The Story So Far ...

We said farewell to our work friends at the RSPCA and BBC on 14 September, farewell to our families on 3 October, and set off for Africa to save cheetahs, decorate school buildings, and look around a bit. After a trip home for Christmas, we headed for South East Asia on 6 January -- where we were stunned by Qatar and Cambodia, taught novice monks in Laos, and acted as security guards at an Elephant Festival. It was back home for four weeks to look after John's dad, before we tangoed our way through five South American countries in fifteen days. We then snooped our way through New Zealand, dipped our toes into Fiji, drove-thru California and were home from home with family in Vancouver.

Now, we are home itself. Fulfilled, happy, and ready to earn the respect of our friends and family by knuckling down and earning some money once again ...

Tuesday, 19 April 2011

A Bit of Argie Bargie in BA

Manana, manana ... 

Argentinians like to protest.   I´ve been curious about this country since the early eighties, when I remember watching, on the news, the swelling crowds in Buenos Aires demanding the return of Las Malvinas.  A year or two later, in flickering black and white, during a performance of Evita, I was strangely stirred by 1940s cinefootage of Eva Peron rousing the crowds from the balcony of the Casa Rosada.

So I should not have been particularly surprised at what I saw developing before me in the Arrivals Hall of Terminal B at Ezeiza International Airport last week.  The queue for passport control was a 35 minute eyebrow-raiser, but the subsequent line to take your collected bags through customs was simply absurd.   Round the newspaper stands it swept, on past the after-shave counter of the duty free, back past Carousels 4, 5 and 6 on on towards the bored looking men by the three luggage scanners that weren´t broken.   I stood in line glumly.  So did everyone else.  And then, it began.  A slow hand-clap, which became louder, and louder, until a good thirty or forty Argentinians (all women, I think) had joined in the jamboree, with one slightly self-conscious chico inglese lending a helping hand.

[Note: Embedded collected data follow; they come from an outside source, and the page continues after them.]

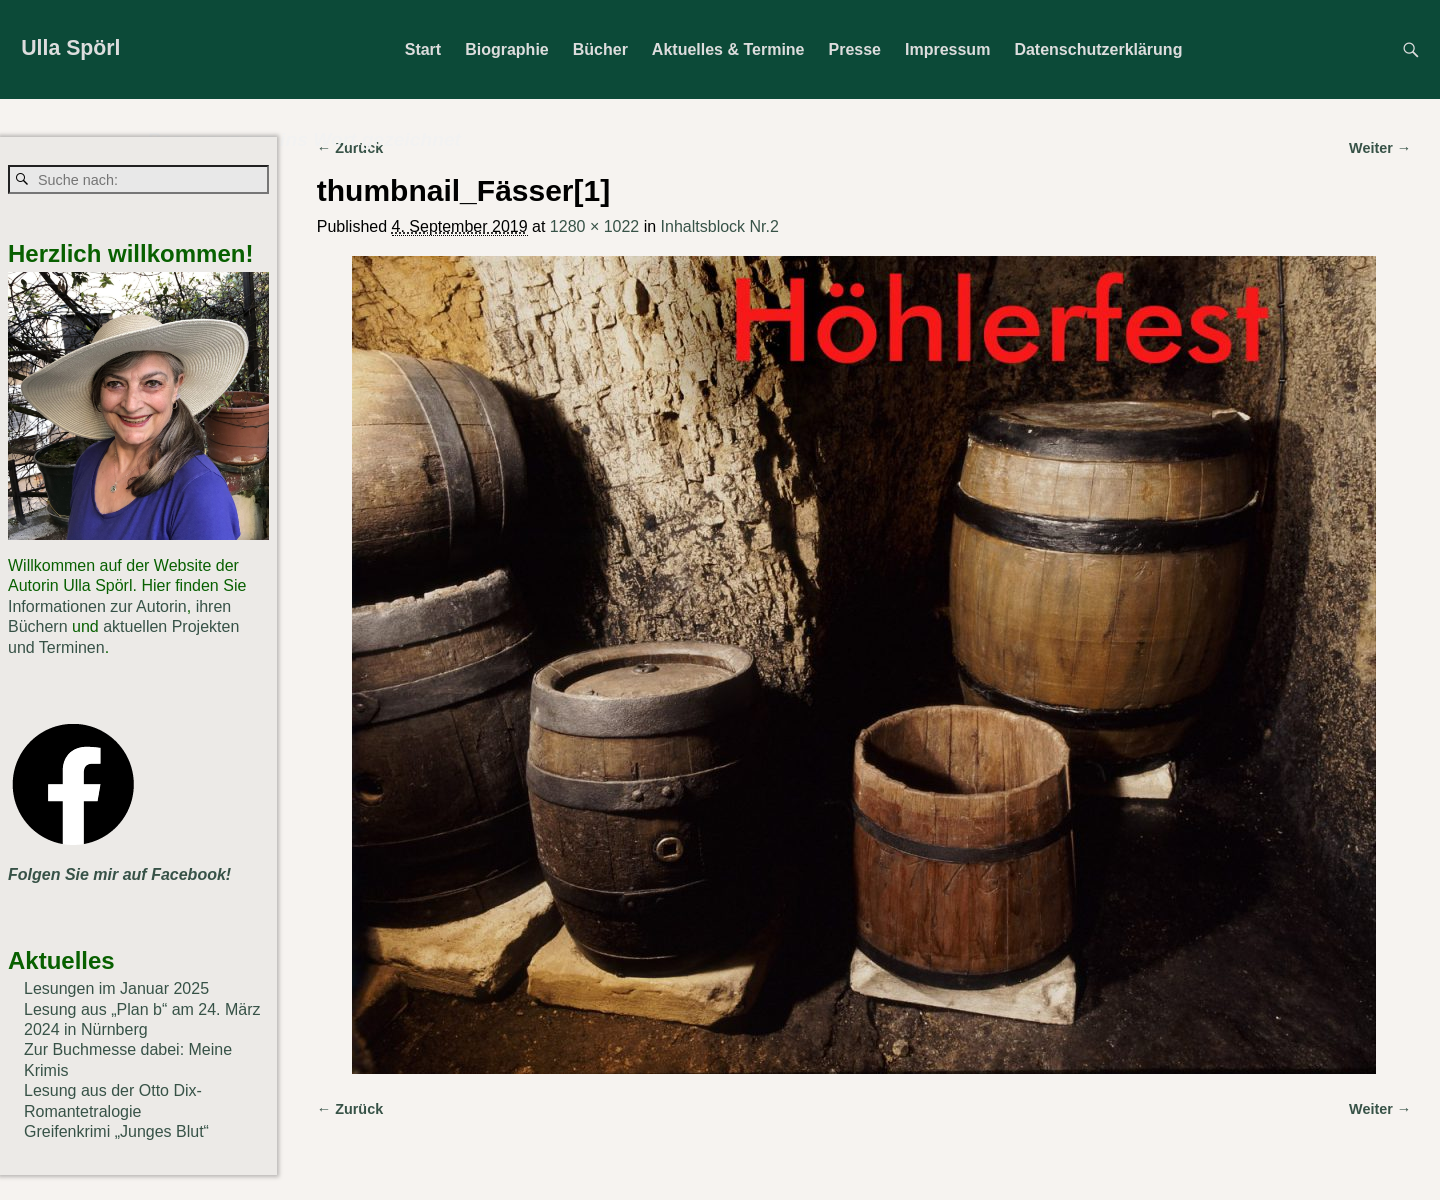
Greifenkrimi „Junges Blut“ (116, 1131)
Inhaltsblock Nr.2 (720, 226)
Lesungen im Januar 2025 (116, 988)
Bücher (600, 49)
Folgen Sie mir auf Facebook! (119, 874)
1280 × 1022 (594, 226)
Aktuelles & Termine (728, 49)
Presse (855, 49)
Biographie (507, 49)
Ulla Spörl (70, 48)
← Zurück (350, 1109)
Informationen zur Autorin (97, 606)
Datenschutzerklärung (1098, 49)
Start (423, 49)
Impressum (947, 49)
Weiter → (1380, 1109)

It made no difference, of course.  Just as the weekly protest by groups of elderly mothers, Las Madres de la Plaza de Mayo, appears to have had no impact whatsoever.  They´ve gathered in Buenos Aires´answer to Trafalgar Square each Thursday afternoon at 3.30pm for more than thirty years now, demanding to know what became of their sons and daughters who disappeared during the Military Dictatorships of the late seventies.  Something worth protesting about, I thought, that makes my small hand-clap seem very quiet indeed.